The Non-Stop Picket in London was not the only long-term anti-apartheid protest to target one of South Africa’s overseas diplomatic missions. The City of London Anti-Apartheid Group had organised a previous non-stop picket in London in 1982.  On that occasion, they stayed outside the embassy for 86 days demanding that David Kitson (the imprisoned husband of the group’s founded) and other political prisoners in South Africa should be moved off Death Row in Pretoria. That picket ended when David Kitson and his comrades were moved to ‘healthier’ prison accommodation.

In the year before the Non-Stop Picket for Nelson Mandela was launched in 1986, anti-apartheid campaigners in the United States protested outside the South African Consulate in Washington DC everyday for a year (1984 – 1985). The longest anti-apartheid embassy protest, however, was probably in Canberra. There, inspired by the Aboriginal Tent Embassy, protesters set up the South African Liberation Centre on a patch of land opposite the South African Embassy. With the aid of the building workers’ union, this became housed in a permanent structure. Although the South African Liberation Centre was not necessarily continually occupied, it nevertheless served as a constant reminder of opposition to apartheid in front of the South African Embassy.
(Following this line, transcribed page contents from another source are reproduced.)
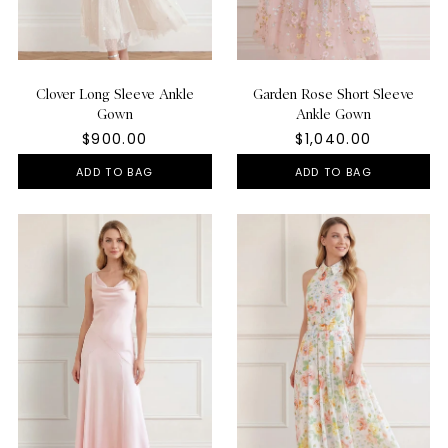
Clover Long Sleeve Ankle
Garden Rose Short Sleeve
Gown
Ankle Gown
$900.00
$1,040.00
ADD TO BAG
ADD TO BAG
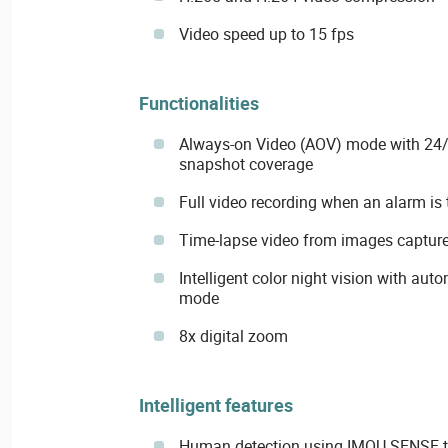
Video speed up to 15 fps
Functionalities
Always-on Video (AOV) mode with 24/
snapshot coverage
Full video recording when an alarm is 
Time-lapse video from images capture
Intelligent color night vision with aut
mode
8x digital zoom
Intelligent features
Human detection using IMOU SENSE 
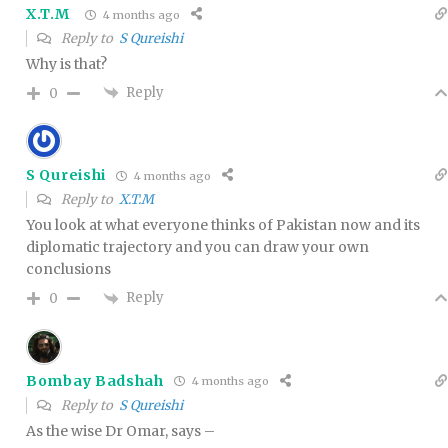
X.T.M
4 months ago
Reply to
S Qureishi
Why is that?
Reply
0
S Qureishi
4 months ago
Reply to
X.T.M
You look at what everyone thinks of Pakistan now and its
diplomatic trajectory and you can draw your own
conclusions
Reply
0
Bombay Badshah
4 months ago
Reply to
S Qureishi
As the wise Dr Omar, says –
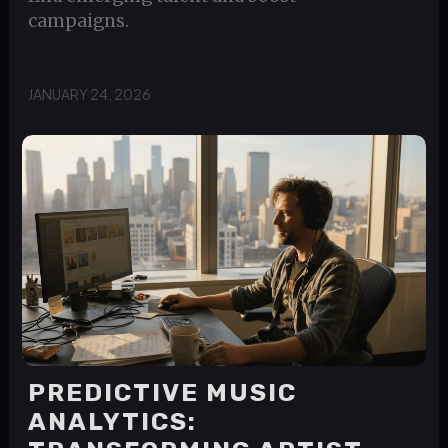
campaigns.
JANUARY 24, 2026
PREDICTIVE MUSIC
ANALYTICS:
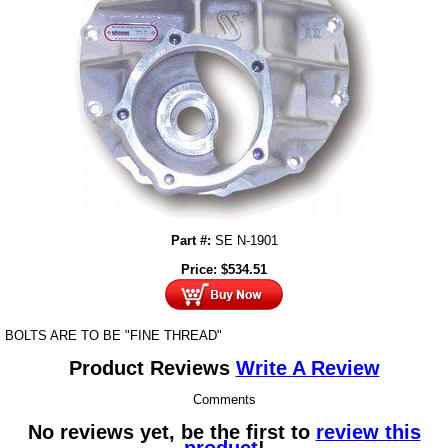
Part #:
SE N-1901
Price:
$
534.51
BOLTS ARE TO BE "FINE THREAD"
Product Reviews
Write A Review
Comments
No reviews yet, be the first to
review this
South African Liberation Centre, Canberra, 1989 (Source: James Godfrey)

South African Liberation Centre, Canberra, 1989 (Source: James Godfrey)

Solidarity protests outside South African consulates, high commissions and embassies around the world drew attention to the brutality of apartheid and contributed to international pressure on the South African government. Although these protests attracted participants of all ages, they were particularly successful in appealing to young people who wanted to take action against apartheid.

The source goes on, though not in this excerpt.